I've got the same headlight. It is bright but only as bright as a 1 watt LED. The three outside LEDs are very blue. I am in the process of adding 3 nichia LEDs to it and upgrading the emitter to a K2. I'll let you all know how it looks/runs when I am done.


----------



## vortechs (Sep 1, 2006)

Varroa said:


> I've got the same headlight. It is bright but only as bright as a 1 watt LED. The three outside LEDs are very blue. I am in the process of adding 3 nichia LEDs to it and upgrading the emitter to a K2. I'll let you all know how it looks/runs when I am done.

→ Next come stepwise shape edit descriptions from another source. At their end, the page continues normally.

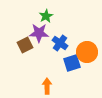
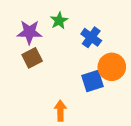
purple star: (39, 33) -> (29, 32), moved
blue cross: (60, 43) -> (91, 37), moved

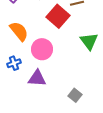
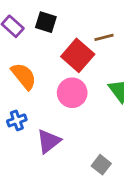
pink circle: (42, 49) -> (72, 93), moved
purple triangle: (37, 78) -> (49, 141), turned -42

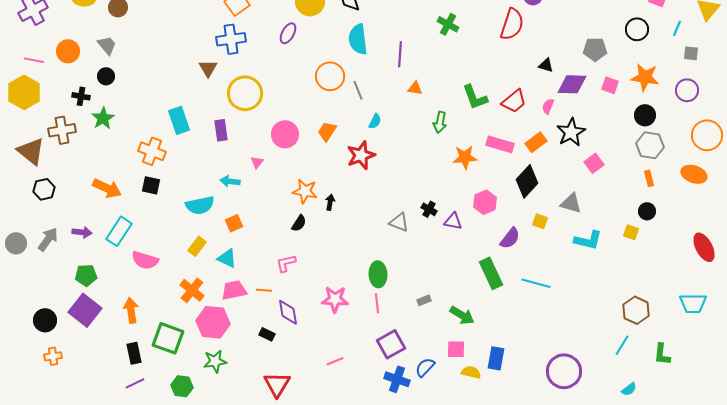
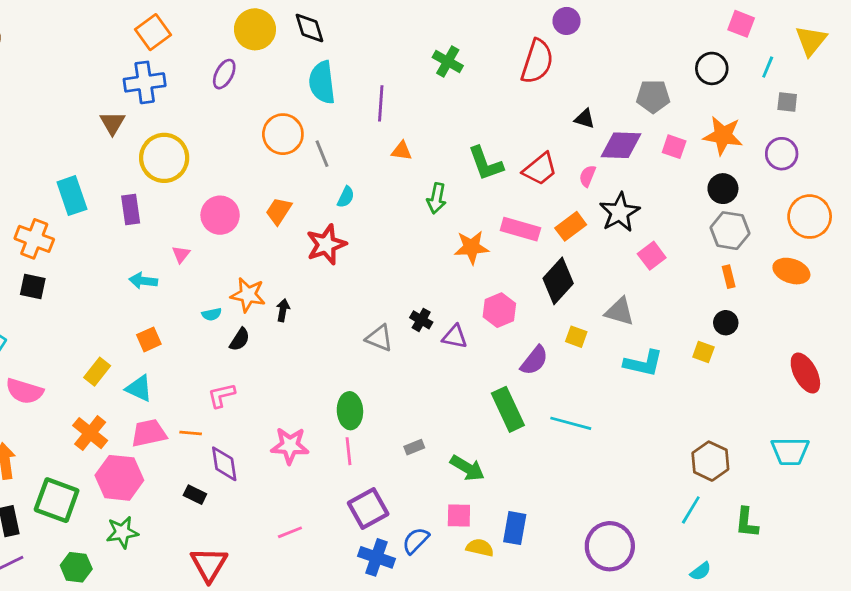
cyan semicircle: (200, 205) -> (212, 314), moved, size x0.5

Have you finished changing the LED's yet? If so, how well did it work?


----------



## Varroa (Sep 1, 2006)

I just got the Nichia in the mail the other day. This weekend I am going to put those in and maybe even the K2 and DD it. It the DD doesn't work then I am going to get me a fatman converter board and try that.


----------



## Varroa (Sep 3, 2006)

I replace the 3 x 5mm LEDs with the Nichia U bin today. The light coming from the 3 x 5mm LEDs is almost as bright as the "3 watt" main emitter. The main emitter has more of a spot to it while the Nichia are a little more flood. After looking inside this thing more closely I have decide not to use the K2 emitter but instead use a Luxeon I or III emitter instead. Once I get my hands on a decent emitter I will give it a try.


----------



## Varroa (Sep 8, 2006)

I ordered a TWOJ Lux III emitter and it is on it's way. I am going to replace the crappy heatsink inside this headlight with a solid chunk of copper round rod, ~ 3/8" in diameter x about ~ 1" long. I am thinking of using a 1 ohm resistor in series from the 3 x AA batteries to drive this. Once I get the emitter and copper I will start modding and take some photos as well.


----------



## Tachyon (Sep 8, 2006)

Hi Varroa,

Looking forward to the results of your mod! Do remember to take a beamshot of the headlamp with the original LED before you do the mod  

Cheers
Bopanna


----------



## Varroa (Sep 9, 2006)

Looks like the "heatsink" on the emitter is actually a piece of aluminium inside a PR2 base. The "bulb" assemble was soldered into place (there is actually no PR2 socket, just a hole in the circuit board and some spacers). I removed the assemble and now I can drop any PR2 based bulb into the headlamp (after some lite sanding since the hole was very tight). I am going to see if I can buy a PR2 socket this week and add it to the headlamp and that way I will be able to put any PR2 bulb in it (I have a couple of SMJLED PR2 bulbs, a SMJLED2 PR S.S. bulb and a Everled bulb I can try). I can also remove the emitter from the original bulb/heatsink and add the Lux III I have coming and try that as well. Photos will follow shortly (tomorrow).


----------



## Varroa (Sep 11, 2006)

Here are some photos of the inside:


----------



## Frobe22 (Sep 13, 2006)

This seem similar to some of my own headlamps. Be aware that the three small leds are fed about 50-100mA each through the resistors. I added a resistor in series with the original three resistors to get current down to a safer 20mA.
This lamp fits perfectly on my Giro bicycle helmet when I removed the straps and spliced the cable.


----------



## vortechs (Oct 16, 2006)

Varroa said:


> I replace the 3 x 5mm LEDs with the Nichia U bin today. The light coming from the 3 x 5mm LEDs is almost as bright as the "3 watt" main emitter. The main emitter has more of a spot to it while the Nichia are a little more flood. After looking inside this thing more closely I have decide not to use the K2 emitter but instead use a Luxeon I or III emitter instead. Once I get my hands on a decent emitter I will give it a try.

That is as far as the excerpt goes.